🤖 AI Summary
Clinical LLM deployment faces a fundamental trade-off between privacy preservation and reasoning capability: cloud-based models offer strong performance but risk exposing sensitive patient data, whereas on-device models ensure privacy yet lack clinical reasoning proficiency. This paper proposes a cloud-edge collaborative inference framework that decouples task decomposition—where a large cloud model generates guideline-compliant prompts—and privacy-preserving execution—where a lightweight on-device model performs subtasks within a de-identified environment and fuses results.

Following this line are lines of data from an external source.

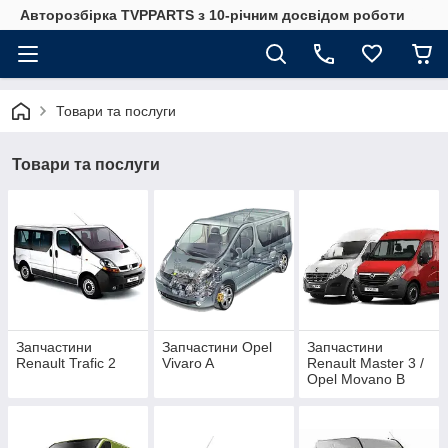
Авторозбірка TVPPARTS з 10-річним досвідом роботи
Товари та послуги
Товари та послуги
Запчастини
Запчастини Opel
Запчастини
Renault Trafic 2
Vivaro A
Renault Master 3 /
Opel Movano B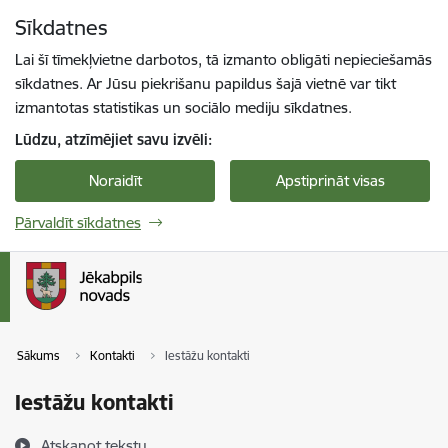
Pāriet uz lapas saturu
Sīkdatnes
Spied
lai meklētu
Enter
Lai šī tīmekļvietne darbotos, tā izmanto obligāti nepieciešamās
sīkdatnes. Ar Jūsu piekrišanu papildus šajā vietnē var tikt
izmantotas statistikas un sociālo mediju sīkdatnes.
Lūdzu, atzīmējiet savu izvēli:
Noraidīt
Apstiprināt visas
Pārvaldīt sīkdatnes
Sākums
Kontakti
Iestāžu kontakti
Iestāžu kontakti
Atskaņot tekstu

We introduce the first hybrid paradigm requiring no transmission of raw clinical data, integrating NCCN guideline-based structured modeling, clinical-domain-driven prompt engineering, and multi-stage LLM orchestration. On pancreatic cancer staging, our method achieves 70.21% accuracy on free-text reports—significantly surpassing local baselines (48.94%–56.59%) and specialist physicians (59.57%–65.96%)—and 85.42% on structured reports, marking the first demonstration of outperforming domain experts.
📝 Abstract
Deploying large language models (LLMs) in clinical settings faces critical trade-offs: cloud LLMs, with their extensive parameters and superior performance, pose risks to sensitive clinical data privacy, while local LLMs preserve privacy but often fail at complex clinical interpretation tasks. We propose MedOrchestra, a hybrid framework where a cloud LLM decomposes complex clinical tasks into manageable subtasks and prompt generation, while a local LLM executes these subtasks in a privacy-preserving manner. Without accessing clinical data, the cloud LLM generates and validates subtask prompts using clinical guidelines and synthetic test cases. The local LLM executes subtasks locally and synthesizes outputs generated by the cloud LLM. We evaluate MedOrchestra on pancreatic cancer staging using 100 radiology reports under NCCN guidelines. On free-text reports, MedOrchestra achieves 70.21% accuracy, outperforming local model baselines (without guideline: 48.94%, with guideline: 56.59%) and board-certified clinicians (gastroenterologists: 59.57%, surgeons: 65.96%, radiologists: 55.32%). On structured reports, MedOrchestra reaches 85.42% accuracy, showing clear superiority across all settings.